Obama's political persona is also deeply bound up with youth, promise and liberation from the constraints of the past. In McCain's life, patriotism is about replicating and honoring what came before: the son and grandson of admirals becomes a war hero. In Obama's, patriotism is about escaping what came before: the grandson of an African farmer becomes the embodiment of the American Dream. If McCain's identity has been shaped largely by inherited tradition, Obama's is largely the result of personal invention, a deeply American concept. Obama chose a profession, a city, a religious identity, even a racial one, mostly on his own. His first book is called not Faith of My Fathers--how could it be, since in so many ways he has created his own faith?--but Dreams from My Father, since Obama imagined a father he never knew and from those dreams constructed a life. If some conservatives worry that America's recent immigration wave is fracturing the nation, Obama represents the liberal faith that assimilation is relatively easy and that newcomers don't divide America; they improve it.
Obama's election would, like Kennedy's, represent a triumph over past prejudice. The election of an African American, like the election of a Catholic, would be a sign that America is--as Michelle Obama implied--a different and better nation than it was before, one more worthy of the patriotism of all its citizens. Liberals are more comfortable thinking about America that way: as a nation that must earn its citizens' devotion by making good on its ideals. For conservatives, the devotion must come first; politics is secondary. But for liberals, patriotic devotion without political struggle is often empty. Liberals think lapel pins are fine if they inspire Americans to struggle to realize the nation's promise.

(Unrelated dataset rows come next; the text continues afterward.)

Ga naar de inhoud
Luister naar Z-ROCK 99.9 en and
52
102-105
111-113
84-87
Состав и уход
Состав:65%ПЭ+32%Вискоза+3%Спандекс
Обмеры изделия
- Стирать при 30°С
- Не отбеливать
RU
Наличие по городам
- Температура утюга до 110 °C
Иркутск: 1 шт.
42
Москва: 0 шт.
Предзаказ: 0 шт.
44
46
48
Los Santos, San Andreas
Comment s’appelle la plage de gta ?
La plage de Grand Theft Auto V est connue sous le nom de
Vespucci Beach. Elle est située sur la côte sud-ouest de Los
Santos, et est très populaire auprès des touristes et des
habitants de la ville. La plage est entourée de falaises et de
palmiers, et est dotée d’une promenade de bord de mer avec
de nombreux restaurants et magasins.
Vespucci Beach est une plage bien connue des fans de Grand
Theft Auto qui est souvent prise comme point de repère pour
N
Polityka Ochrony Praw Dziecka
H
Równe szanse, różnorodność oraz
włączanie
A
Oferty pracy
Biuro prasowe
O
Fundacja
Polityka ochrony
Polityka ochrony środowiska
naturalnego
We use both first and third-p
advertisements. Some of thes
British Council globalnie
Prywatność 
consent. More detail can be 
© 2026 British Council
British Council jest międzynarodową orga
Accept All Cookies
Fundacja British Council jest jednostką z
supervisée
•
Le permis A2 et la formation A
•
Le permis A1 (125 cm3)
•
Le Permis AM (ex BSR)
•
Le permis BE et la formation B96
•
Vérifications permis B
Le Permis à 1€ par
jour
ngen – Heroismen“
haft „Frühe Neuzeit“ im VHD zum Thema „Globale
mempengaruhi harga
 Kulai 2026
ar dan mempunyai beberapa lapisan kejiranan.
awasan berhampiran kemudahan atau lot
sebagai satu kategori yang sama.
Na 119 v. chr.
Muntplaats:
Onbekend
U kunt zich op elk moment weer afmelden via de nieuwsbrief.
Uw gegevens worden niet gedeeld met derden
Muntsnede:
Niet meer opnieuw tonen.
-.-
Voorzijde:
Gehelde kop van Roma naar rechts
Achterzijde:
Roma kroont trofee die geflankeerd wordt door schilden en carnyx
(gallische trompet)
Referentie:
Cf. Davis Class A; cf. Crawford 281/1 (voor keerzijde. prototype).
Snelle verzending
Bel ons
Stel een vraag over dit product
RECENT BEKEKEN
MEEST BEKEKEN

But they worry that those symbols can become--especially when wielded by people in power--substitutes for that struggle and thus emblems of hypocrisy and complacency.
Conservatives tend to be particularly moved by stories of Americans showing extraordinary devotion to our patriotic symbols. McCain tells an especially powerful one about a fellow prisoner in North Vietnam named Mike Christian, who stitched a U.S. flag on the inside of his shirt and was brutally beaten by his captors in response but immediately began stitching it again, even with his ribs broken and eyes swollen nearly shut. Of course, any sane liberal would find that story stirring as well. But liberals more often lionize people who display patriotism by calling America on the carpet for violating its highest ideals. For liberals more than for conservatives, there is something quintessentially patriotic about Frederick Douglass's famous 1852 oration, "What to the Slave Is the Fourth of July?," in which the great African-American abolitionist refused to celebrate the anniversary of America's founding, telling a Rochester, N.Y., crowd that "above your national, tumultuous joy, I hear the mournful wail of millions whose chains, heavy and grievous yesterday, are today rendered more intolerable by the jubilee shouts that reach them."
On this issue, I am firmly with the left. My allegiance is not to a nation and much less to a flag, but to a set of principles. When my country supports those principles, I support my country; when it fails to do so, I do not support it. America can only be great if America is good, if our actions are in line with the ideals we so loudly proclaim. It is a cliche, but it remains true that actions speak far louder than words.